_Goal of the exercise_
Every single entry that follows is to be retyped exactly.

Saved entries
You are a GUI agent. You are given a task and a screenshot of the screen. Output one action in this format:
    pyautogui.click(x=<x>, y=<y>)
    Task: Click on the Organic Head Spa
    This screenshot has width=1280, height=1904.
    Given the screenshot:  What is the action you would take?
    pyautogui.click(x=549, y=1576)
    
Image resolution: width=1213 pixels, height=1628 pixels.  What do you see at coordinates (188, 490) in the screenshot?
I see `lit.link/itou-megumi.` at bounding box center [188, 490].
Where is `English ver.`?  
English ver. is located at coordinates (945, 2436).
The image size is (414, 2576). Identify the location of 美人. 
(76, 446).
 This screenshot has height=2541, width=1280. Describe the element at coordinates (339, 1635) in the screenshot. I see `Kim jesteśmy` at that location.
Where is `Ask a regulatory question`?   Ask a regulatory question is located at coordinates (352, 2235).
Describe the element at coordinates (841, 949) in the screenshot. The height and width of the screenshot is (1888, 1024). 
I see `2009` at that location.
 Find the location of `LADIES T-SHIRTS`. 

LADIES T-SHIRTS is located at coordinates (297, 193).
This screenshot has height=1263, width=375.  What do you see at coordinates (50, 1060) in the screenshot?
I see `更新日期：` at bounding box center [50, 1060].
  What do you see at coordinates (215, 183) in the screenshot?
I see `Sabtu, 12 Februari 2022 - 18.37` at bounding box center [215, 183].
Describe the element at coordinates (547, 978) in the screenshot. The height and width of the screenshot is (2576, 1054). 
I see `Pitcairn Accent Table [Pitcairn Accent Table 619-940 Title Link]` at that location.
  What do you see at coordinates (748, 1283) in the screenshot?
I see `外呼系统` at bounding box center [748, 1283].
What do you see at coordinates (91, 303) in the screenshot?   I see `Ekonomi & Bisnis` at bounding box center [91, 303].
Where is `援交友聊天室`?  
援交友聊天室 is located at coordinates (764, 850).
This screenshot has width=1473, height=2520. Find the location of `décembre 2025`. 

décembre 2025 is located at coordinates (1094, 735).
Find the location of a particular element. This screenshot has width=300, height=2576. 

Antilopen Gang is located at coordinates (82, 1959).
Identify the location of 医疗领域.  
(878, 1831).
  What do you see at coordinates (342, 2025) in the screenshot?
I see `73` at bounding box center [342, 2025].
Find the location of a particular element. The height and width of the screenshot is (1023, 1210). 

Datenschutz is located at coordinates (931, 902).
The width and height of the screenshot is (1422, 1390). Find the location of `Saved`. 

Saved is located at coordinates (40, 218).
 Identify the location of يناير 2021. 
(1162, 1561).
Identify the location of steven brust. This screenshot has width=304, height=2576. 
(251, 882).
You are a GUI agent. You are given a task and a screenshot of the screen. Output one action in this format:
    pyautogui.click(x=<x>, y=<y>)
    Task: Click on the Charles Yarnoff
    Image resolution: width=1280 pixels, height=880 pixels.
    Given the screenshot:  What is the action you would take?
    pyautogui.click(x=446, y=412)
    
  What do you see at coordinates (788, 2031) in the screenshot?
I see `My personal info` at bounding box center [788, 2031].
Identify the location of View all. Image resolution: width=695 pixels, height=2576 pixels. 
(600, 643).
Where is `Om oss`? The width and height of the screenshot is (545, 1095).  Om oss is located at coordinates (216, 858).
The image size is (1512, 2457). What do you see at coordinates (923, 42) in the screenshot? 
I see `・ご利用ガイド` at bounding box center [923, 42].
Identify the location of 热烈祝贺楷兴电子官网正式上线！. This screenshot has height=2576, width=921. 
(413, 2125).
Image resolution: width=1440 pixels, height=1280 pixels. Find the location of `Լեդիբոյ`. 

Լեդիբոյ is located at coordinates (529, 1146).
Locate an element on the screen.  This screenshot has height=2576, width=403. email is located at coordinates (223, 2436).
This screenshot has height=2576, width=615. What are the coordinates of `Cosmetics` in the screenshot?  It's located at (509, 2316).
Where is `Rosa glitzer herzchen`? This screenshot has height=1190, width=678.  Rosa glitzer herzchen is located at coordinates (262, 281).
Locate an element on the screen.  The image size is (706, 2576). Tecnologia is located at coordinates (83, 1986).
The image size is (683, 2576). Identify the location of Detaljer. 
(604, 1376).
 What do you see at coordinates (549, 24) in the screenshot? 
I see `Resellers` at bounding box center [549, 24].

_Your response_
You are a GUI agent. You are given a task and a screenshot of the screen. Output one action in this format:
    pyautogui.click(x=<x>, y=<y>)
    Task: Click on the Organic Head Spa
    This screenshot has width=1280, height=1904.
    Given the screenshot:  What is the action you would take?
    pyautogui.click(x=549, y=1576)
    
Image resolution: width=1213 pixels, height=1628 pixels.  What do you see at coordinates (188, 490) in the screenshot?
I see `lit.link/itou-megumi.` at bounding box center [188, 490].
Where is `English ver.`?  
English ver. is located at coordinates (945, 2436).
The image size is (414, 2576). Identify the location of 美人. 
(76, 446).
 This screenshot has height=2541, width=1280. Describe the element at coordinates (339, 1635) in the screenshot. I see `Kim jesteśmy` at that location.
Where is `Ask a regulatory question`?   Ask a regulatory question is located at coordinates (352, 2235).
Describe the element at coordinates (841, 949) in the screenshot. The height and width of the screenshot is (1888, 1024). 
I see `2009` at that location.
 Find the location of `LADIES T-SHIRTS`. 

LADIES T-SHIRTS is located at coordinates (297, 193).
This screenshot has height=1263, width=375.  What do you see at coordinates (50, 1060) in the screenshot?
I see `更新日期：` at bounding box center [50, 1060].
  What do you see at coordinates (215, 183) in the screenshot?
I see `Sabtu, 12 Februari 2022 - 18.37` at bounding box center [215, 183].
Describe the element at coordinates (547, 978) in the screenshot. The height and width of the screenshot is (2576, 1054). 
I see `Pitcairn Accent Table [Pitcairn Accent Table 619-940 Title Link]` at that location.
  What do you see at coordinates (748, 1283) in the screenshot?
I see `外呼系统` at bounding box center [748, 1283].
What do you see at coordinates (91, 303) in the screenshot?   I see `Ekonomi & Bisnis` at bounding box center [91, 303].
Where is `援交友聊天室`?  
援交友聊天室 is located at coordinates (764, 850).
This screenshot has width=1473, height=2520. Find the location of `décembre 2025`. 

décembre 2025 is located at coordinates (1094, 735).
Find the location of a particular element. This screenshot has width=300, height=2576. 

Antilopen Gang is located at coordinates (82, 1959).
Identify the location of 医疗领域.  
(878, 1831).
  What do you see at coordinates (342, 2025) in the screenshot?
I see `73` at bounding box center [342, 2025].
Find the location of a particular element. The height and width of the screenshot is (1023, 1210). 

Datenschutz is located at coordinates (931, 902).
The width and height of the screenshot is (1422, 1390). Find the location of `Saved`. 

Saved is located at coordinates (40, 218).
 Identify the location of يناير 2021. 
(1162, 1561).
Identify the location of steven brust. This screenshot has width=304, height=2576. 
(251, 882).
You are a GUI agent. You are given a task and a screenshot of the screen. Output one action in this format:
    pyautogui.click(x=<x>, y=<y>)
    Task: Click on the Charles Yarnoff
    Image resolution: width=1280 pixels, height=880 pixels.
    Given the screenshot:  What is the action you would take?
    pyautogui.click(x=446, y=412)
    
  What do you see at coordinates (788, 2031) in the screenshot?
I see `My personal info` at bounding box center [788, 2031].
Identify the location of View all. Image resolution: width=695 pixels, height=2576 pixels. 
(600, 643).
Where is `Om oss`? The width and height of the screenshot is (545, 1095).  Om oss is located at coordinates (216, 858).
The image size is (1512, 2457). What do you see at coordinates (923, 42) in the screenshot? 
I see `・ご利用ガイド` at bounding box center [923, 42].
Identify the location of 热烈祝贺楷兴电子官网正式上线！. This screenshot has height=2576, width=921. 
(413, 2125).
Image resolution: width=1440 pixels, height=1280 pixels. Find the location of `Լեդիբոյ`. 

Լեդիբոյ is located at coordinates (529, 1146).
Locate an element on the screen.  This screenshot has height=2576, width=403. email is located at coordinates (223, 2436).
This screenshot has height=2576, width=615. What are the coordinates of `Cosmetics` in the screenshot?  It's located at (509, 2316).
Where is `Rosa glitzer herzchen`? This screenshot has height=1190, width=678.  Rosa glitzer herzchen is located at coordinates (262, 281).
Locate an element on the screen.  The image size is (706, 2576). Tecnologia is located at coordinates (83, 1986).
The image size is (683, 2576). Identify the location of Detaljer. 
(604, 1376).
 What do you see at coordinates (549, 24) in the screenshot? 
I see `Resellers` at bounding box center [549, 24].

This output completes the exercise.